Many academic health centers involved in biomedical research operate multiple tissue and biospecimen banks. Each bank may use its own proprietary database for registering, characterizing and tracking biospecimens. This common scenario makes it difficult for researchers to obtain an enterprise view of which institutional biospecimens might be available for research use. Multiple biospecimen databases also makes it difficult, and expensive, to link biospecimen data to associated clinical data. The STRIDE Virtual Biospecimen Bank is addressing this problem at Stanford by building a standards-based representation of biospecimen samples into the STRIDE Biomedical Research Data Repository. Though multiple physical biospecimen banks will continue to exist across the enterprise, we are moving towards integration of the information about these specimens within a single database, using a common set of data descriptors. We are prototyping this model with a number of Cancer Biospecimen Banks, including:

  • The Cancer Center Solid Tumor Tissue Bank - managed by Jonathan Pollack MD (Pathology). This repository contains several thousand freshly frozen tumor and normal tissues from excess surgical material and from autopsy as part of the Stanford Cancer Center's Tissue Procurement Facility Share Resource.

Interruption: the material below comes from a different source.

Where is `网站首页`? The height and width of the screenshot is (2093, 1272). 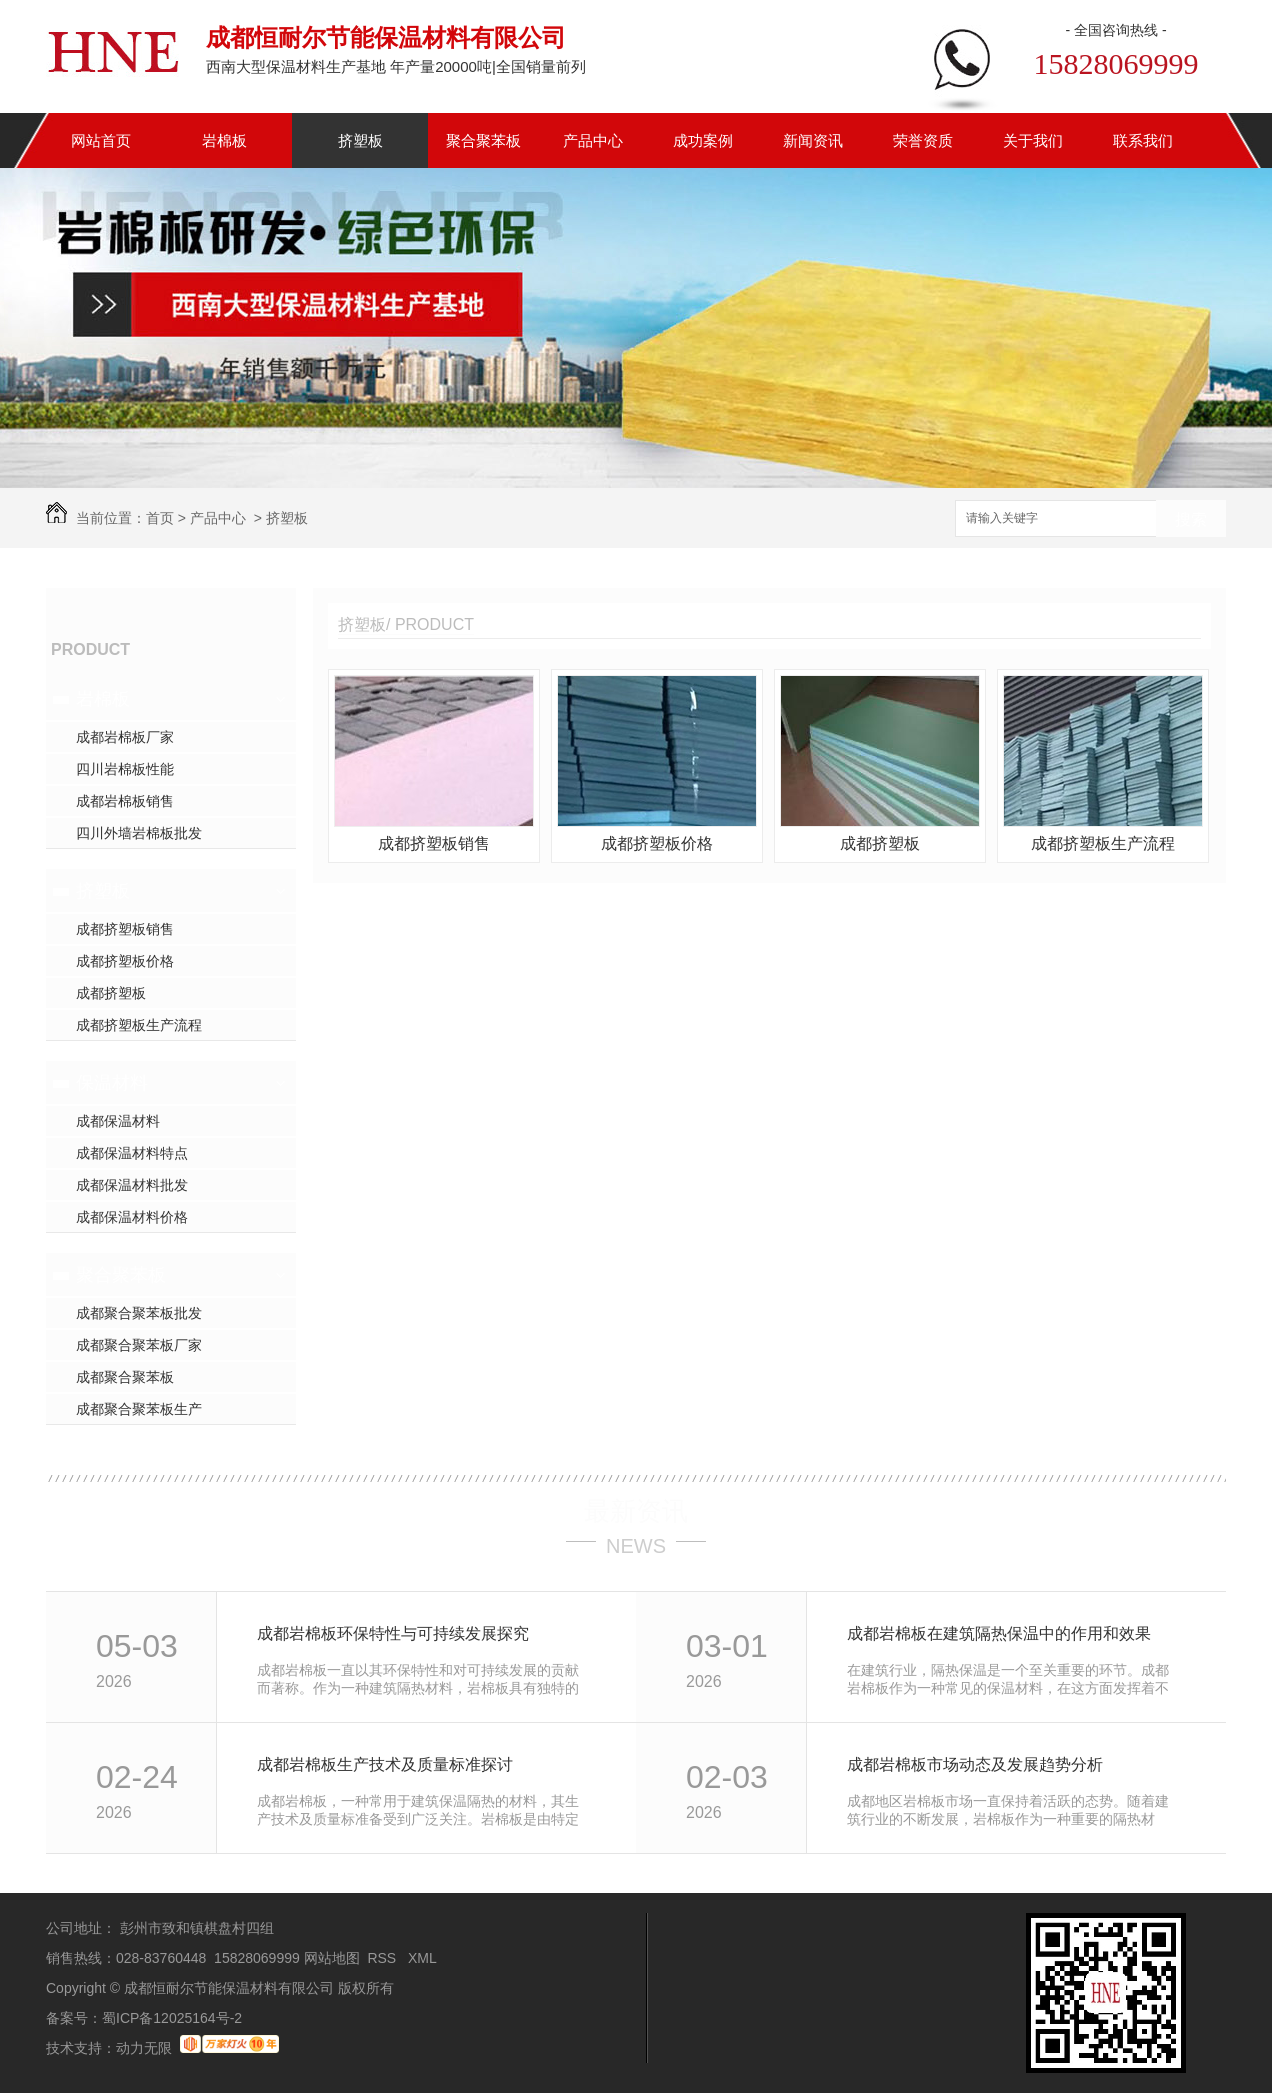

  • The Bone Marrow Transplant Bank - Bone marrow transplant (BMT) bank - sponsored by David Miklos MD, PhD and managed by Kevin Sheehan PhD (Dept. of Medicine-BMT). This repository comprises over 5,000 serum and plasma samples from patients with multiple myeloma, acute leukemia, chronic myeloid leukemia, myelodysplastic syndrome and non-Hodgkin's lymphoma. Specimens have been used primarily to study immune reconstitution following BMT.
  • Brain Tissue Bank - managed by Griff Harsh MD (Neurosurgery) and Hannes Vogel MD (Neuropathology). This repository includes several hundred neurosurgical cases, including both benign and malignant CNS tumors.
  • Hematology Division Tissue Bank - managed by Jason Gotlib MD (Dept of Medicine-Hematology). This repository comprises over 3,800 specimens including leukemias, myelodysplasias and myeloproliferative disorders. Mononuclear cells from peripheral blood or bone marrow specimens are purified by Ficoll gradient centrifugation and stored as viable cell pellets.

In each case we have designed a sophisticated biospecimen registration and tracking system, within STRIDE, to meet the needs of each biospecimen bank, while ensuring that core data about each specimen is represented using national biomedical data standards. It will therefore be possible to support integrated searching of all the constituent biospecimen databases that are part of this Virtual Biospecimen Database. A prototype of this Anonymous Biospecimen Locator Tool has been developed and is currently being tested.